**Work to complete:** Transcribe the whole listing below. Pictures do not go in the copy.

**The records:**
■ ■ ■ ■ ■ ■ ■

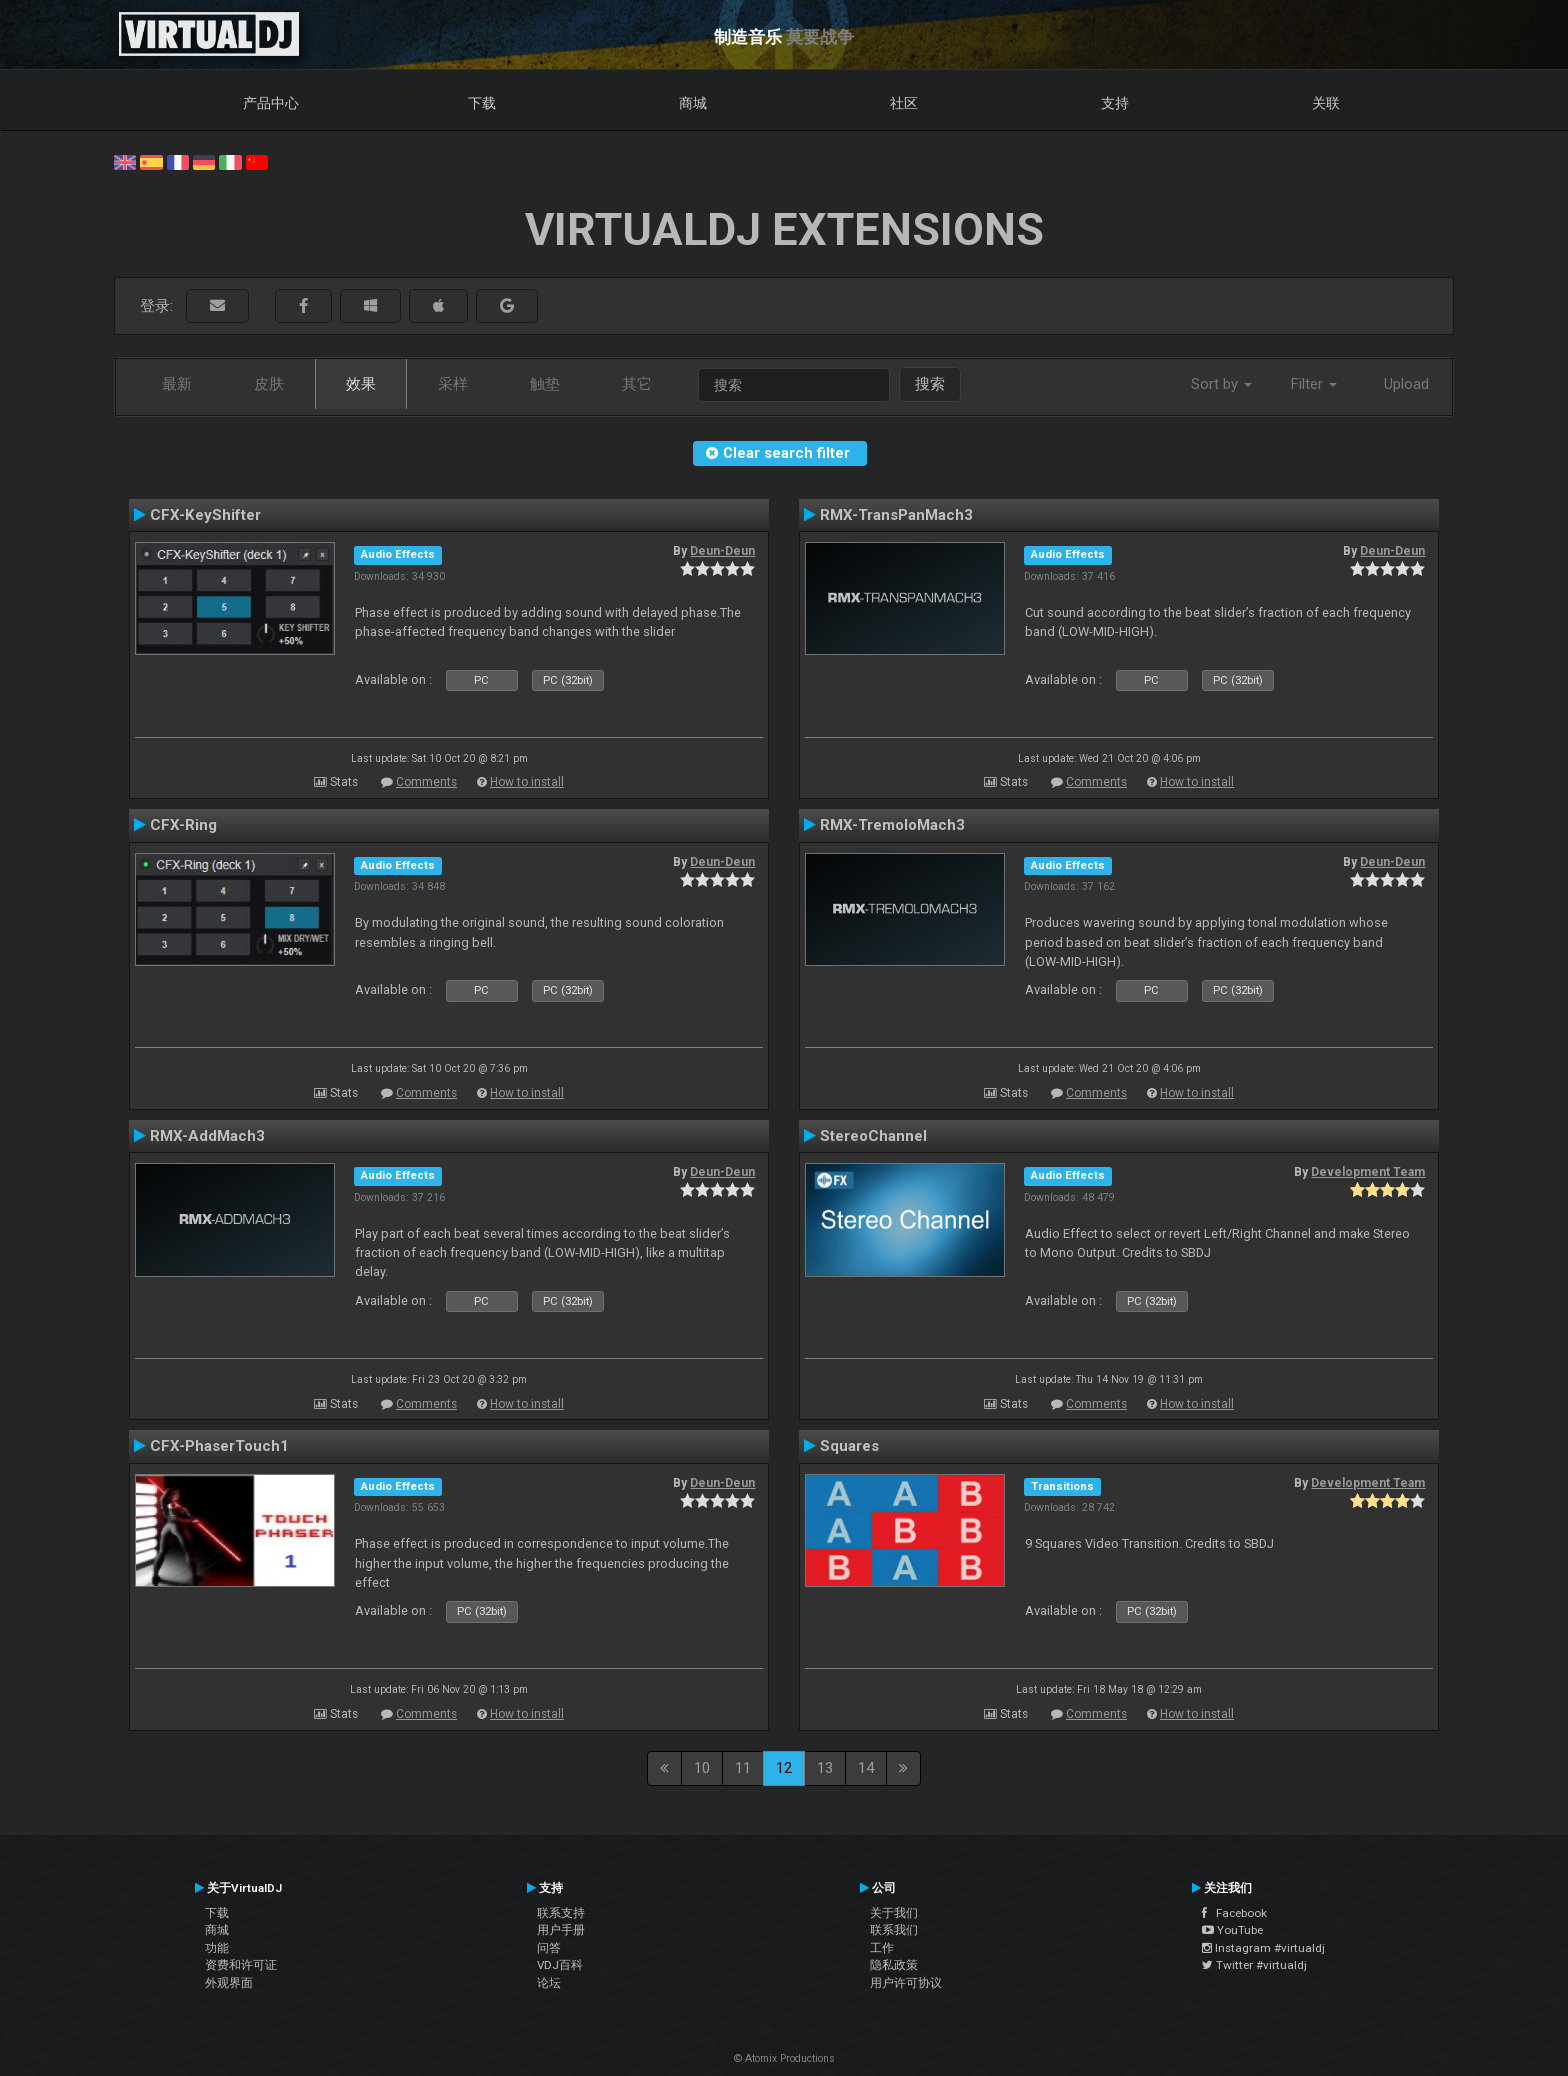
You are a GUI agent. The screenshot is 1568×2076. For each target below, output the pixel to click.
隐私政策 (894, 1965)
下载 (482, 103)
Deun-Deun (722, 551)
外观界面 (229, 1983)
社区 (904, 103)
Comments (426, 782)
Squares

■ ■ ■ ■ ■ ■ ■

**The completed task:**
You are a GUI agent. The screenshot is 1568×2076. For each target below, output the pixel to click.
隐私政策 (894, 1965)
下载 (482, 103)
Deun-Deun (722, 551)
外观界面 (229, 1983)
社区 (904, 103)
Comments (426, 782)
Squares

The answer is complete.